Their lamp barely lit the rotting drawing room, panelling sagging from the cheap brickwork, the best part of the floor a single festering puddle. The hidden door stood open in the far wall and Glokta shuffled round the edge of the room towards it, his hips burning with the effort.

“What did your man do?”

“Severard? He let me down.” And we will soon find out how badly.

“I hope I never let you down, then.”

“You, I am sure, have better sense.
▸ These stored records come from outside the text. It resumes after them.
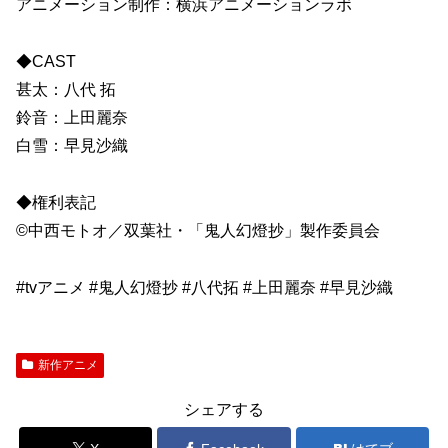
アニメーション制作：横浜アニメーションラボ
◆CAST
甚太：八代 拓
鈴音：上田麗奈
白雪：早見沙織
◆権利表記
©中西モトオ／双葉社・「鬼人幻燈抄」製作委員会
#tvアニメ #鬼人幻燈抄 #八代拓 #上田麗奈 #早見沙織
新作アニメ
シェアする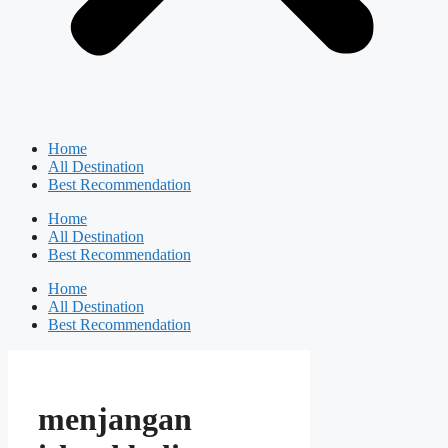
Home
All Destination
Best Recommendation
Home
All Destination
Best Recommendation
Home
All Destination
Best Recommendation
menjangan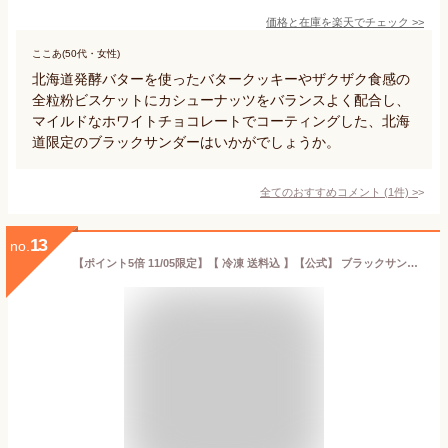
価格と在庫を
楽天
でチェック
>>
ここあ(50代・女性)
北海道発酵バターを使ったバタークッキーやザクザク食感の
全粒粉ビスケットにカシューナッツをバランスよく配合し、
マイルドなホワイトチョコレートでコーティングした、北海
道限定のブラックサンダーはいかがでしょうか。
全てのおすすめコメント
(
1
件)
>
13
no.
【ポイント5倍 11/05限定】【 冷凍 送料込 】【公式】 ブラックサンダー ケーキ チョコケーキ チョコレートケーキ スイーツ 2025 誕生日 ギフト プレゼント お取り寄せ 4号 バースデーケーキ パーティー 子ども おしゃれ アイスケーキ チョコアイス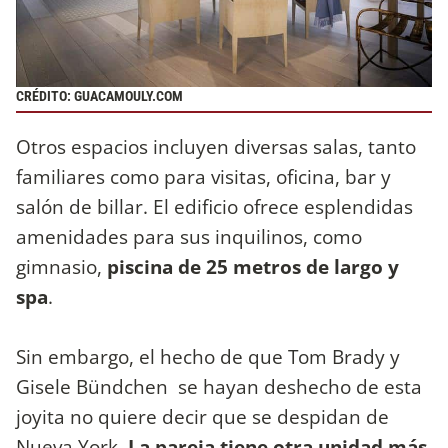
CRÉDITO: GUACAMOULY.COM
Otros espacios incluyen diversas salas, tanto
familiares como para visitas, oficina, bar y
salón de billar. El edificio ofrece esplendidas
amenidades para sus inquilinos, como
gimnasio,
piscina de 25 metros de largo y
spa
.
Sin embargo, el hecho de que Tom Brady y
Gisele Bündchen se hayan deshecho de esta
joyita no quiere decir que se despidan de
Nueva York.
La pareja tiene otra unidad más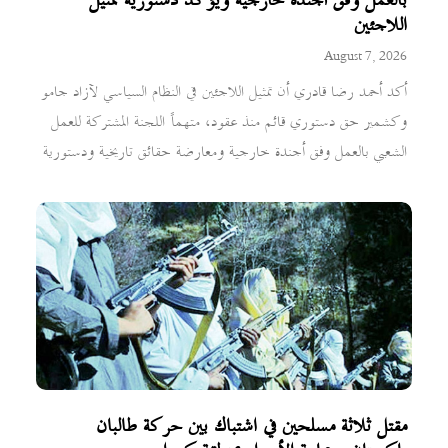
بالعمل وفق أجندة خارجية ويؤكد دستورية تمثيل
اللاجئين
August 7, 2026
أكد أحمد رضا قادري أن تمثيل اللاجئين في النظام السياسي لآزاد جامو
وكشمير حق دستوري قائم منذ عقود، متهماً اللجنة المشتركة للعمل
الشعبي بالعمل وفق أجندة خارجية ومعارضة حقائق تاريخية ودستورية
مقتل ثلاثة مسلحين في اشتباك بين حركة طالبان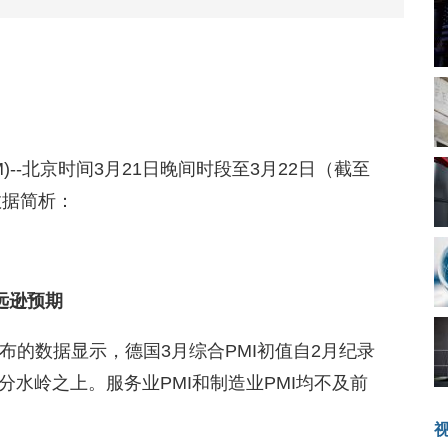
8.COM)--北京时间3月21日晚间时段至3月22日（截至
数据简析：
远逊预期
日)公布的数据显示，德国3月综合PMI初值自2月纪录
水岭之上。服务业PMI和制造业PMI均不及前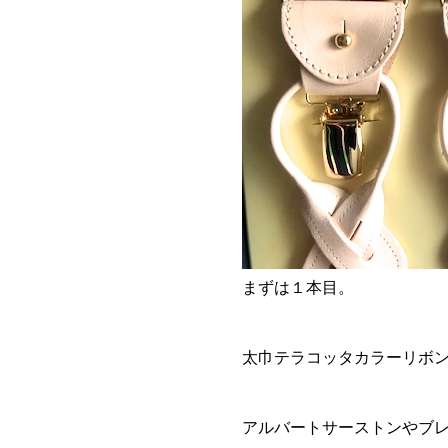
まずは１本目。
太巾テラコッタカラーリボ
アルバートサーストンやブ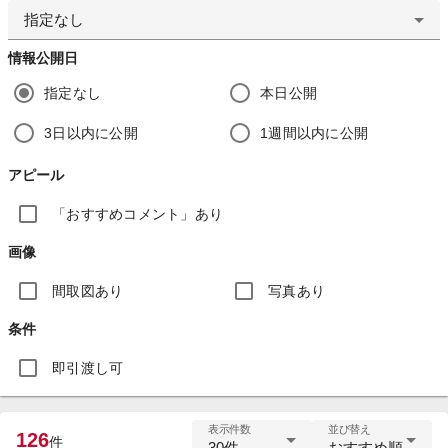
指定なし
情報公開日
指定なし
本日公開
3日以内に公開
1週間以内に公開
アピール
「おすすめコメント」あり
画像
間取図あり
写真あり
条件
即引渡し可
表示件数
並び替え
126
件
30件
おすすめ順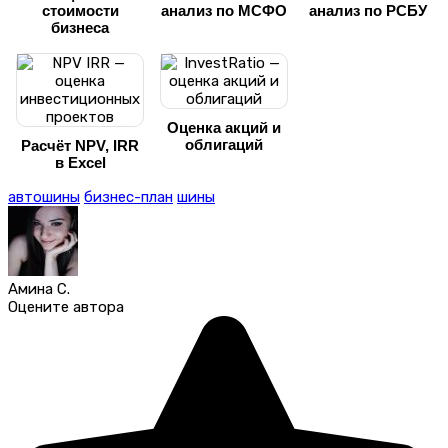
стоимости
анализ по МСФО
анализ по РСБУ
бизнеса
Оценка акций и
облигаций
Расчёт NPV, IRR
в Excel
автошины
бизнес-план
шины
Амина С.
Оцените автора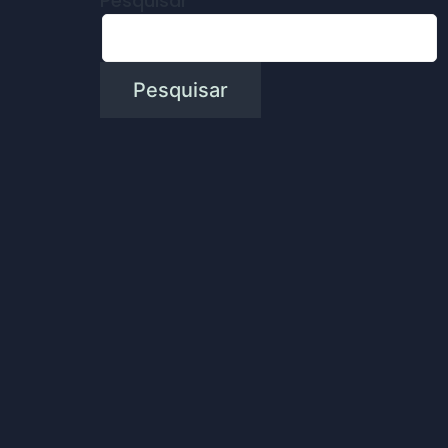
Pesquisar
Pesquisar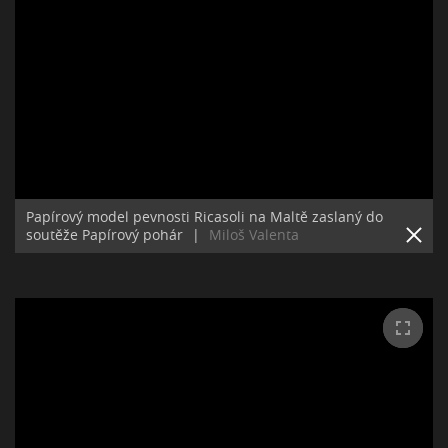
Papírový model pevnosti Ricasoli na Maltě zaslaný do
soutěže Papírový pohár
|
Miloš Valenta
I should go first, then if I fall at least I fall alone.” He winced his way down the steps while she followed with the light.

“Ugh. What’s that smell?”

“The sewers. There’s an entrance to them down here, somewhere.” Glokta stepped past the heavy door and into the converted wine cellar, the bright steel grilles on the cells to either side glimmering as they passed, the whole place reeking of damp and fear.

“Superior!” came a voice from the darkness. Brother Longfoot’s desperate face appeared, pressed up against one set of bars.

“Brother Longfoot, my apologies! I have been so very busy. The Gurkish have laid siege to the city.”

“Gurkish?” squeaked the man, his eyes bulging. “Please, if you release me—”

“Silence!” hissed Glokta in a voice that brooked no dallying. “You should stay here.”

Ardee glanced nervously towards the Navigator’s cell. “Here?”